Without admitting or denying the SEC allegations, Workman agreed to pay disgorgement of $165,241 and prejudgment interest of $40,231, reflecting the full amount of his illegal gains, and a civil penalty of $20,000.
The commission alleged that from March 2000 to December 2001, Workman participated in a companywide scheme to fraudulently inflate revenues at Enterasys, which makes computer network hardware, and at its former parent company, Cabletron Systems.

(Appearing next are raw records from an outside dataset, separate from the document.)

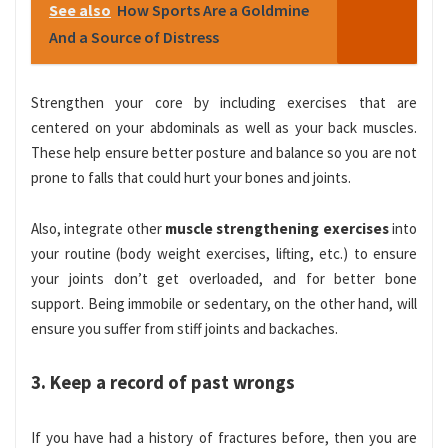
See also
How Sports Are a Goldmine
And a Source of Distress
Strengthen your core by including exercises that are
centered on your abdominals as well as your back muscles.
These help ensure better posture and balance so you are not
prone to falls that could hurt your bones and joints.
Also, integrate other
muscle strengthening exercises
into
your routine (body weight exercises, lifting, etc.) to ensure
your joints don’t get overloaded, and for better bone
support. Being immobile or sedentary, on the other hand, will
ensure you suffer from stiff joints and backaches.
3. Keep a record of past wrongs
If you have had a history of fractures before, then you are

Specifically, according to the SEC, Workman directly participated in transactions that involved undisclosed side agreements in which the purchaser of Enterasys products was granted full return or exchange rights, or payment was contingent upon the purchaser’s resale of the product, or payment was contingent upon an investment by Enterasys. In that third scenario, stated the commission, Enterasys would agree to take a debt or equity interest in a customer, which would use those funds to purchase products from Enterasys.
The SEC noted that Workman also pleaded guilty to one count of wire fraud and agreed to cooperate with the U.S. Attorney’s Office for the District of New Hampshire.
Former assistant controller Anthony L. Hurley settled related civil and criminal charges last week. Hurley, too, is cooperating with federal prosecutors.
In December, four former executives of Enterasys — chief financial officer Robert Gagalis; senior vice president of finance Bruce Kay; Robert Barber, an accountant; and David Boey, who headed the company’s Asia-Pacific sales force — were convicted by a federal jury on securities fraud and conspiracy charges stemming from the revenue-recognition scheme.